Why deforestation in Brazil’s Amazon has soared to its highest level in 15 years



There are palm trees that have been affected by a virus in the Brazilian Amazon rainforest.

The Amazon rainforest in Brazil saw a 15-year high in deforestation in 2021, as it emerged that the forest has begun emitting more carbon than it can absorb.

The greatest area lost to rainforest destruction in the Brazilian Amazon since 2006 was estimated last month by the National Institute for Space Research.

The Amazon rainforest covers land in nine countries.

One-third of the Amazon destruction is linked to land grabbing, mainly driven by meat producers clearing space for cattle ranches.

At the COP26 climate summit in November, Brazilian President Jair Bolsonaro signed an international pledge to end deforestation.

There has been an increase in the number of trees being cut down. He has been criticized for encouraging activities in the Amazon and for trying to pass laws that would allow commercial developments on protected land. The president has offered financial incentives to the indigenous tribes who develop their land into soy plantations.

The lower house of Congress in Brazil passed a bill in August that will make it easier for people to take over public land. The lower house passed a bill in May that paved the way for mining, agriculture and other projects in the Amazon to be greenlit more easily. The Senate of Brazil will now consider the bills.

Luciana Gatti is a climate scientist at INPE.

She told CNBC that it is a nightmare for scientists because they are not listened to and that it is crazy and selfdestructive. We need the Amazon to absorb CO2.

Gatti said that illegal activity in the Amazon was driving the current rate of destruction, but argued that many countries were participating in the destruction of the rainforest by imports of wood and beef from Brazil.

She said that if you import beef from Brazil, 40% of it comes from the Amazon. The problem in the last few years has been that Brazil's money has become very cheap, so for producers to export beef or corn or soybeans it's much more lucrative, and then they grow the size of their sites in the Amazon.

Bolsonaro's administration has pledged to open Brazil's economy up to the world through international trade. Brazil was accused of failing to protect the rainforest after forest fires raged in the Amazon in 2019. China is the country's biggest export market and Bolsonaro responded with anger to those suggestions.

Gatti said that mining in the rainforest was poisoning the water that indigenous people and wildlife relied on to survive.

She said that the government doesn't see that the Amazon is the biggest treasure. The Amazon absorbs carbon and produces precipitation. Each dry season is hotter and drier. They don't listen, and what they are producing for Brazil is a nightmare.

Federal workers are under pressure to take the government line on issues like the environment, according to Gatti.

She told CNBC that they feel pressure to not say anything that the government doesn't like. They don't like hearing about climate change and they have crazy ideas from people who think the earth is flat. They don't like me because I say things that they don't agree with. They want to stop me from talking.

When contacted by CNBC, a Brazilian government spokesman was not available.

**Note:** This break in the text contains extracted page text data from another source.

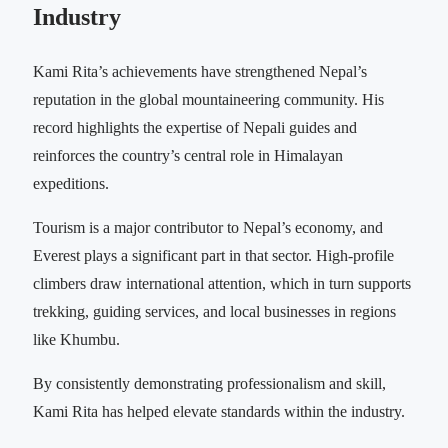
Industry
Kami Rita’s achievements have strengthened Nepal’s
reputation in the global mountaineering community. His
record highlights the expertise of Nepali guides and
reinforces the country’s central role in Himalayan
expeditions.
Tourism is a major contributor to Nepal’s economy, and
Everest plays a significant part in that sector. High-profile
climbers draw international attention, which in turn supports
trekking, guiding services, and local businesses in regions
like Khumbu.
By consistently demonstrating professionalism and skill,
Kami Rita has helped elevate standards within the industry.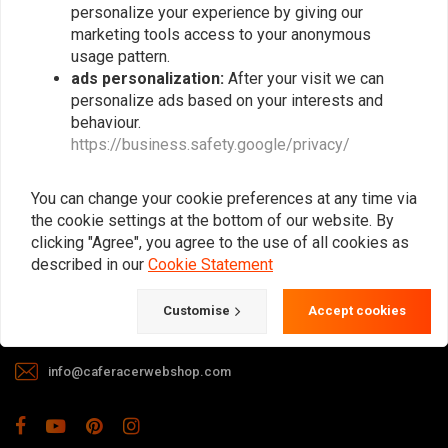
personalize your experience by giving our
marketing tools access to your anonymous
usage pattern.
ads personalization:
After your visit we can
personalize ads based on your interests and
behaviour.
https://business.safety.google/privacy/
The meeting place for Cafe Racer, Flat
Tracker, Brat and other motorcycle
You can change your cookie preferences at any time via
enthusiasts. Of course, we also offer gear
the cookie settings at the bottom of our website. By
and apparel!
clicking "Agree", you agree to the use of all cookies as
described in our
Cookie Statement
Gotenburgweg 46a, 9723 TM Groningen (The Netherlands)
Customise
Accept cookies
+31 85 06 06 06 5
info@caferacerwebshop.com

Bolsonaro clashed with world leaders over his handling of huge forest fires raging through the Amazon and allegedly fired the former head of INPE after the space agency published data showing a massive surge in forest fires.

The situation in the Amazon is getting worse with activities like logging and forest fires, according to Philip Fearnside, an ecologist at Brazil's National Institute for Research in Amazonia.

He said in a phone call that most of the fires are started by people. It is not a coniferous forest like the ones in North America, where you have that common cause. You also have legal and illegal logging.

Many things used to be illegal, but now they are legal. If things don't increase, the numbers will stay high, because we have at least one more year of the current president.

The legalization of claims on public land in the Amazon had made land grabbing even more attractive, Fearnside said, noting that this had stimulated forest loss as the way you stake your claim to the land.

In the state of Amazonas, he said, around 45% of the state fell into the category of designated public land, which was vulnerable to land grabbers.

Fearnside said that the president and ministers below were sending the message that if you break the laws you will be pardoned.

The water that is recycled by the forest is also an emission of greenhouse gases.

We had a very severe dry year this year. He said that it was linked to global warming. Reducing the transport of water from Amazonia would be catastrophic for Brazil. Brazil is the main victim, but Argentina and other countries are also affected. It is not a global thing, but it has huge consequences in this part of the world.

The story has been changed to say that it is square miles.